I don't normally do OCing, but the Mobo comes with this Feature of 1 sec Overclocking. Standard question is it safe?

CPU temps at 45-46C


----------



## Tyree (May 10, 2009)

*Re: OC Genie II (Safe to use?)*

OC'ing should only be done through the Bios. OC'ing is pretty pointless with new CPU's and what would be the point of a 1 second OC?


----------



## darcinator (Jul 9, 2011)

He means it overclocks in one second instead of taking hours to find a stable one


----------



## Tyree (May 10, 2009)

*Re: OC Genie II (Safe to use?)*



darcinator said:


> He means it overclocks in one second instead of taking hours to find a stable one


Understood but the fact remains


Tyree said:


> OC'ing should only be done through the Bios. OC'ing is pretty pointless with new CPU's


And, OC'ing demands top quality components, aftermarket cooling and it voids warranties.


----------



## Starlord (Jul 12, 2013)

*Re: OC Genie II (Safe to use?)*

Well, I plan to get a better cooling system but I have a AMD Phenom II X4 955 3.2Ghz

and the Power Supply is 620W Seasonic M12II

1) Good Cooling system ( for the CPU)
2) Good Quality PSU ( Which I have)
3) CPU that supports going outside the boundaries of the stock speeds

I believe those are the 3 major ones in OCing. Not doing it anytime soon, but in the future I wanna give it ago.
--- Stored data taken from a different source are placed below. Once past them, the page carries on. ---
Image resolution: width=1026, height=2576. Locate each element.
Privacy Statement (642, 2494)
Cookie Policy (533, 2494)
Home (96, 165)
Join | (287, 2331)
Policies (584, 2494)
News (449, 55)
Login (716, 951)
( My CPU is out of Warranty though lol), the only piece in my computer that isn't "new" XD it is 3 years old.


----------



## greenbrucelee (Apr 24, 2007)

*Re: OC Genie II (Safe to use?)*

Software can cause problems or overclocks the cpu to a pointless overclock i.e only a few MHz faster.
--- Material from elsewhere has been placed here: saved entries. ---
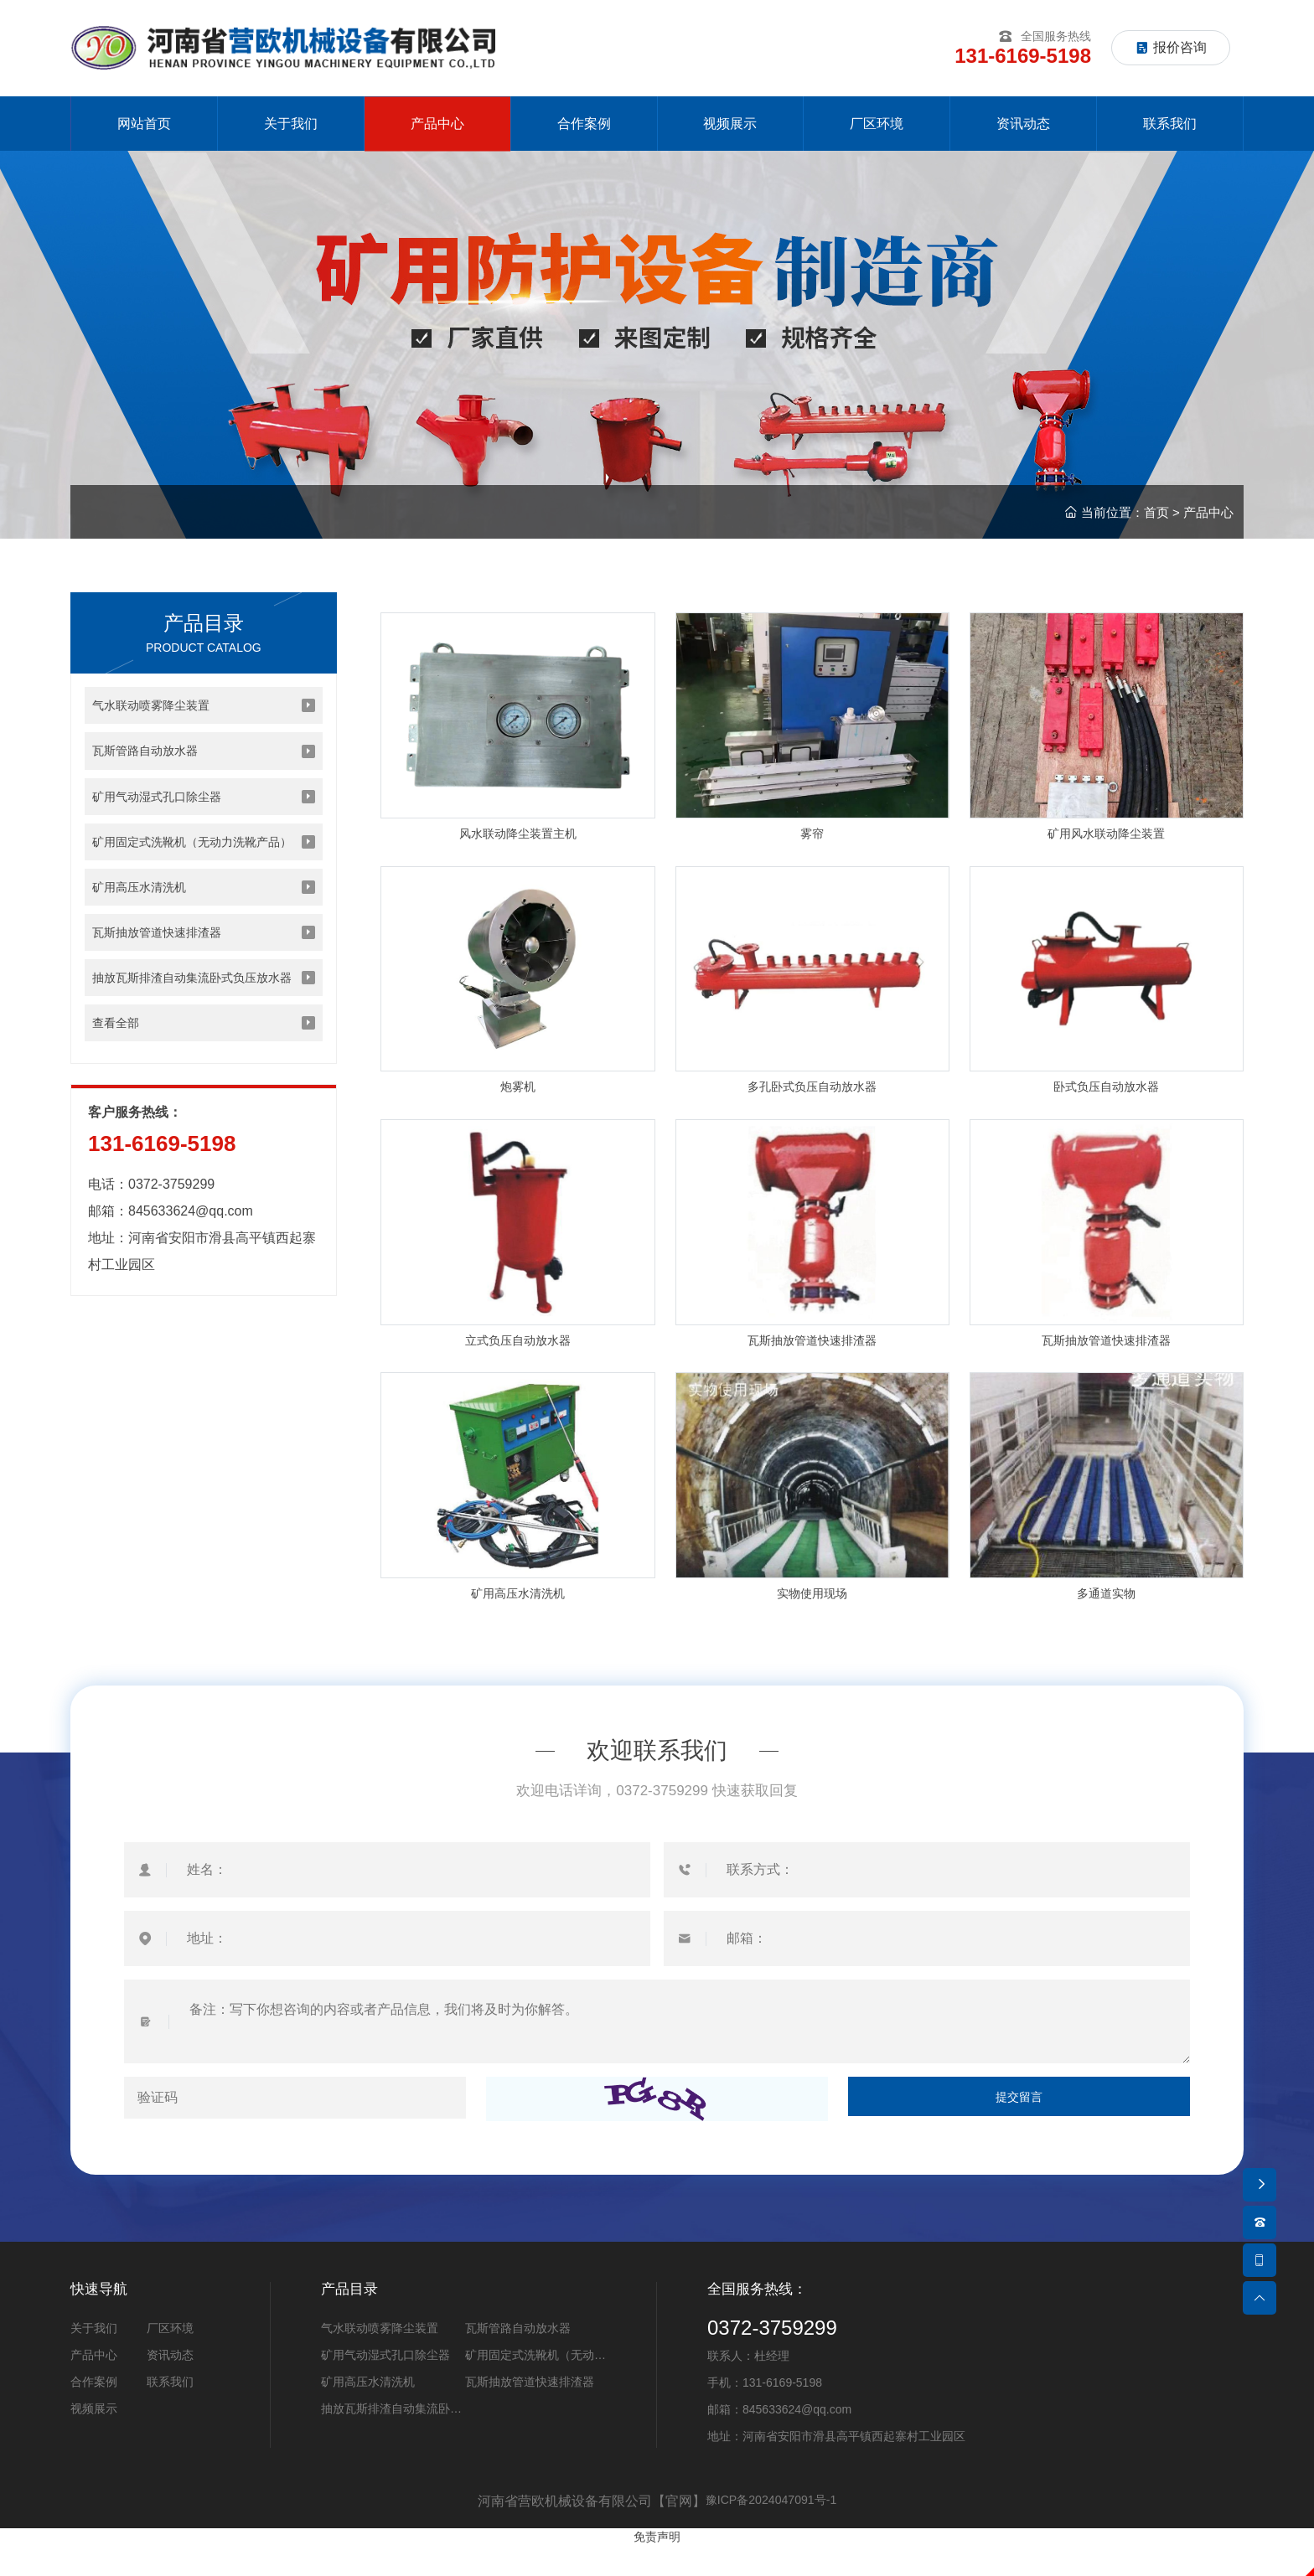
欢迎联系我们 (657, 1779)
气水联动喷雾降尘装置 (379, 2359)
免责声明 (657, 2567)
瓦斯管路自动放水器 (518, 2359)
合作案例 (93, 2412)
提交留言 (1019, 2129)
You either overclock as much as possible or you do not and you should always manually overclock through the BIOS.


----------



## Tyree (May 10, 2009)

*Re: OC Genie II (Safe to use?)*



Tyree said:


> OC'ing is pretty pointless with new CPU's


Any benefits of OC'ing a 3.2GHz CPU would only be seen in benchmarks.


----------



## T_Rex (Oct 21, 2012)

*Re: OC Genie II (Safe to use?)*



greenbrucelee said:


> Software can cause problems or overclocks the cpu to a pointless overclock i.e only a few MHz faster.
> 
> You either overclock as much as possible or you do not and you should always manually overclock through the BIOS.


 
Actually OCGenie (MSI) OC's too high usually. Use the bios.


----------